I could use some help solving the following problem. I have many more like this but I figured if I learn how to do one then I can figure out the rest on my own. Thanks in advance!
A curve described by the equation $y=\sqrt{16x^2+5x+16}$ on a Cartesian plane. What is the shortest distance between coordinate $(2,0)$ and this line?
Start by finding the distance from some point on the curve to $(2,0)$ in terms of $x$. Using the distance formula, we get $$D=\sqrt{(x-2)^2+(\sqrt{16x^2+5x+16}-0)^2}$$ $$D=\sqrt{x^2-4x+4+16x^2+5x+16}$$ $$D=\sqrt{17x^2+x+20}$$ This will end up being a messy derivative. However, since the distance $D$ will never be negative, we can minimize $D^2$ instead of $D$ and still get the same answer. So now we get $$D^2=17x^2+x+20$$ $$\frac{dD^2}{dx}=34x+1$$ Now we set this equal to $0$ and solve for $x$: $$34x+1=0$$ $$x=-\frac{1}{34}$$ So the distance is minimized at $x=-\frac{1}{34}$, and to find the minimum distance, simply evaluate $D$ when $x=-\frac{1}{34}$.
Since distance is positive and the square root function is increasing, it suffices to find the smallest value the squared distance between $(x,y)$ on the curve and the point $(2,0)$ can take. This is $$ L(x) = (x-2)^2 + (y-0)^2 = (x-2)^2+y^2 = x^2-4x+4 + 16x^2+5x+16 = 17x^2+x+20. $$ A minimum can only occur if $L'(x)=0$. So $$ L'(x) = 34x+1, $$ so there is a turning point at $x=-1/34$. Moreover, the derivative is negative on the left and positive on the right, so the point is a minimum. Hence the minimum distance is $$ \sqrt{L(-1/34)} = \sqrt{\frac{1359}{68}} \approx 4.47. $$
Hint 1: take a point $(x, y)$ on the curve, calculate its distance from $(2, 0)$. The fact that the point is on the curve allows you to express that distance in terms of $x$ alone. Then find the minimum (but check the second hint first).
Hint 2: instead of minimizing the distance, minimize the square of the distance.

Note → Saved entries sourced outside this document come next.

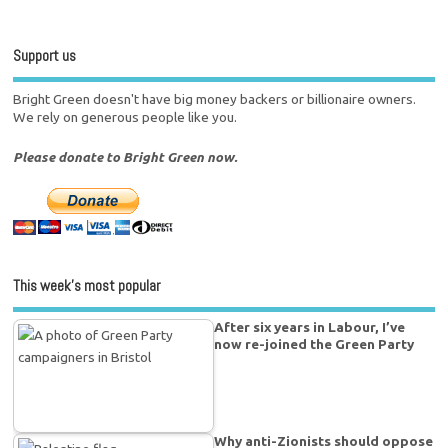
Support us
Bright Green doesn't have big money backers or billionaire owners.
We rely on generous people like you.
Please donate to Bright Green now.
This week’s most popular
After six years in Labour, I’ve
now re-joined the Green Party
Why anti-Zionists should oppose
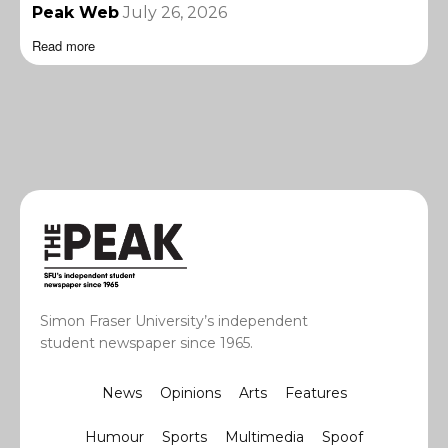
Peak Web
July 26, 2026
Read more
Simon Fraser University’s independent
student newspaper since 1965.
News
Opinions
Arts
Features
Humour
Sports
Multimedia
Spoof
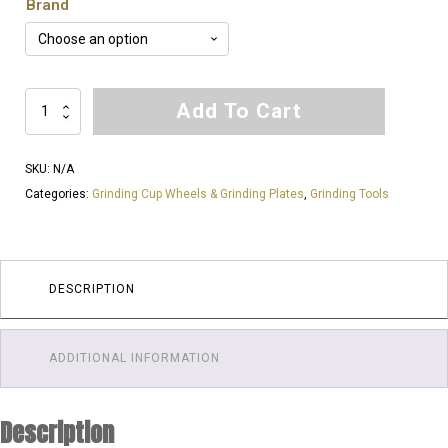
Brand
5
Add To Cart
Inch
18
SKU:
N/A
Tornado
Categories:
Grinding Cup Wheels & Grinding Plates
,
Grinding Tools
Segments
60
Grit
&
DESCRIPTION
120
Grit
Cup
ADDITIONAL INFORMATION
Wheels
|
Description
Very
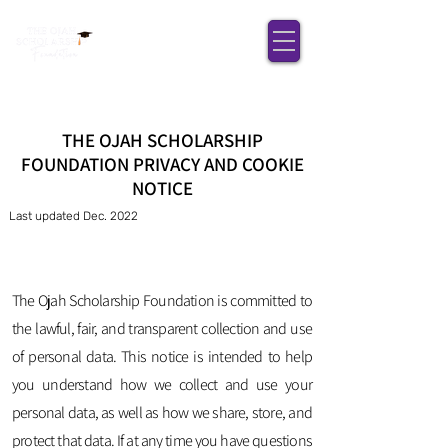
THE OJAH SCHOLARSHIP
FOUNDATION PRIVACY AND COOKIE
NOTICE
Last updated Dec. 2022
The Ojah Scholarship Foundation is committed to
the lawful, fair, and transparent collection and use
of personal data. This notice is intended to help
you understand how we collect and use your
personal data, as well as how we share, store, and
protect that data. If at any time you have questions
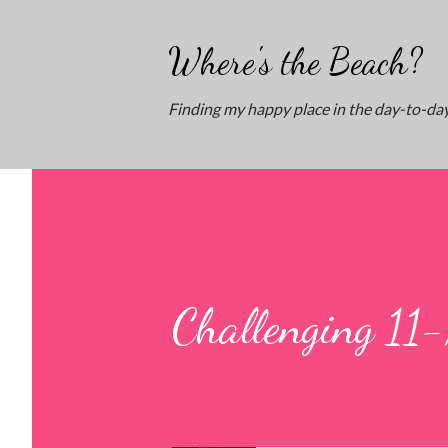
Where's the Beach?
Finding my happy place in the day-to-day
Challenging 11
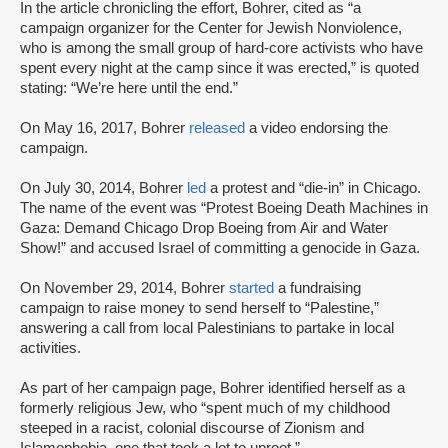
In the article chronicling the effort, Bohrer, cited as “a
campaign organizer for the Center for Jewish Nonviolence,
who is among the small group of hard-core activists who have
spent every night at the camp since it was erected,” is quoted
stating: “We’re here until the end.”
On May 16, 2017, Bohrer
released
a video endorsing the
campaign.
On July 30, 2014, Bohrer
led
a protest and “die-in” in Chicago.
The name of the event was “Protest Boeing Death Machines in
Gaza: Demand Chicago Drop Boeing from Air and Water
Show!” and accused Israel of committing a genocide in Gaza.
On November 29, 2014, Bohrer
started
a fundraising
campaign to raise money to send herself to “Palestine,”
answering a call from local Palestinians to partake in local
activities.
As part of her campaign page, Bohrer identified herself as a
formerly religious Jew, who “spent much of my childhood
steeped in a racist, colonial discourse of Zionism and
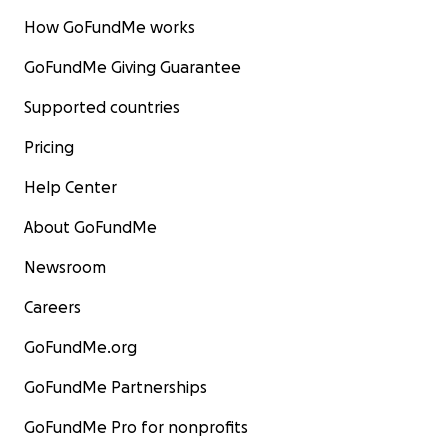
How GoFundMe works
GoFundMe Giving Guarantee
Supported countries
Pricing
Help Center
About GoFundMe
Newsroom
Careers
GoFundMe.org
GoFundMe Partnerships
GoFundMe Pro for nonprofits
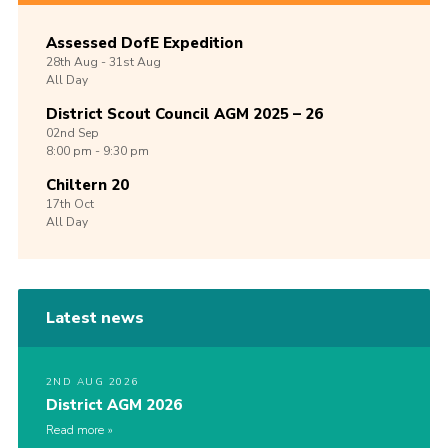
Assessed DofE Expedition
28th
Aug -
31st
Aug
All Day
District Scout Council AGM 2025 – 26
02nd
Sep
8:00 pm - 9:30 pm
Chiltern 20
17th
Oct
All Day
Latest news
2ND AUG 2026
District AGM 2026
Read more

As per this post, the shortest distance between $2$ curves is along their common normal. Now, consider the curves $y=\sqrt{16x^2+5x+16}$ and $(x-2)^2+y^2=r^2$ where $r$ is some real constant. It is clear that any common normal between these $2$ curves will pass through $(2,0)$ as the second curve represents a circle with this point as its centre. On taking the limiting situation of $r\to0$, the second curve tends to the point $(2,0)$ but any common normal will still pass through this point.

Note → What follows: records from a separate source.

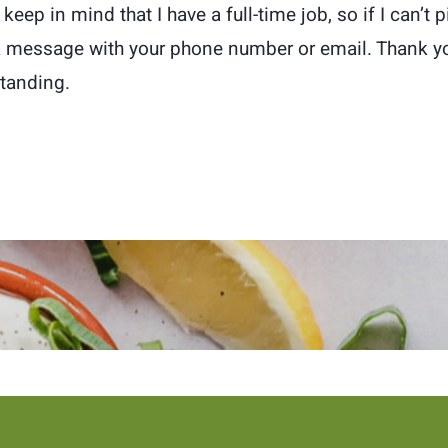
keep in mind that I have a full-time job, so if I can’t 
a message with your phone number or email. Thank yo
tanding.
 newsletter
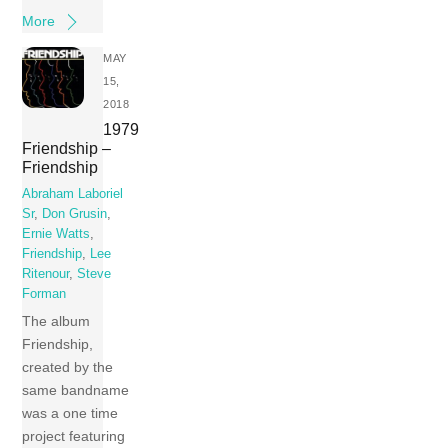
More
MAY
15,
2018
1979
Friendship –
Friendship
Abraham Laboriel
Sr
,
Don Grusin
,
Ernie Watts
,
Friendship
,
Lee
Ritenour
,
Steve
Forman
The album
Friendship,
created by the
same bandname
was a one time
project featuring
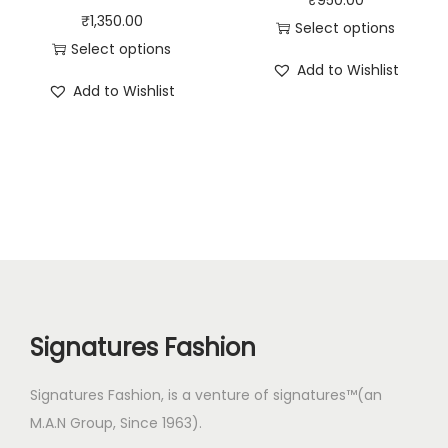
₹
1,350.00
Select options
Select options
Add to Wishlist
Add to Wishlist
Signatures Fashion
Signatures Fashion, is a venture of signatures™(an
M.A.N Group, Since 1963).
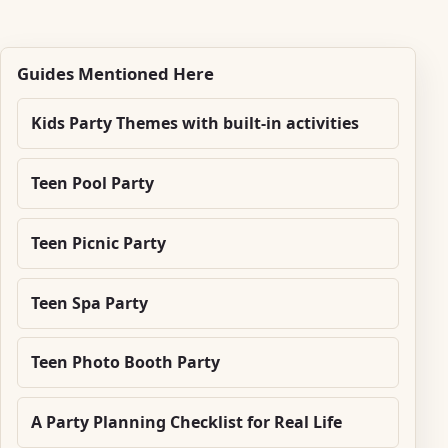
Guides Mentioned Here
Kids Party Themes with built-in activities
Teen Pool Party
Teen Picnic Party
Teen Spa Party
Teen Photo Booth Party
A Party Planning Checklist for Real Life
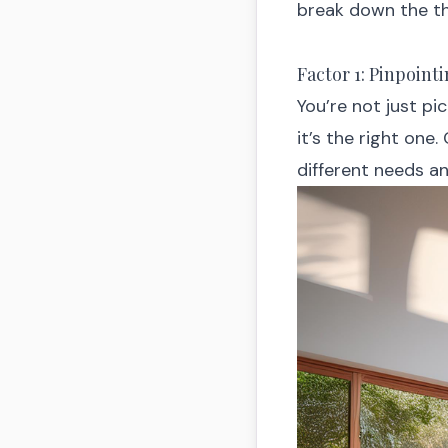
break down the t
Factor 1: Pinpoin
You’re not just pi
it’s the right one.
different needs and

Hence, the shortest distance between $f(x)=\sqrt{16x^2+5x+16}$ and $(2,0)$ will occur when the normal to $f$ passes through $(2,0)$. Let this normal be drawn to $f$ at the point $(\alpha,\beta)$. Then,
$$\cancel\beta=-(\alpha-2)\frac{2\cancel{\sqrt{16\alpha^2+5\alpha+16}}}{32\alpha+5}$$ $$\implies32\alpha+5=4-2\alpha$$ $$\implies\alpha=\frac{-1}{34}$$
Now, all that remains is some tedious algebraic calculations.
Comment
In the meanwhile if OP has picked up interest in advanced methods in Variational calculus (Euler Lagrange equations related)
$$ F=16x^2+5x +16 -y^2,~~ G= x^2+y^2;~$$
When using partial derivatives
$$\frac{F_x}{F_y}=\frac{G_x}{G_y}$$
$$\frac{32 x+5}{-2y}=\frac{2x-4}{2y}~\to ~ x=\frac{-1}{34}$$
and $y$,$ \sqrt{x^2+y^2}$ can be found, as also the minimum distance to given hyperbola from the origin.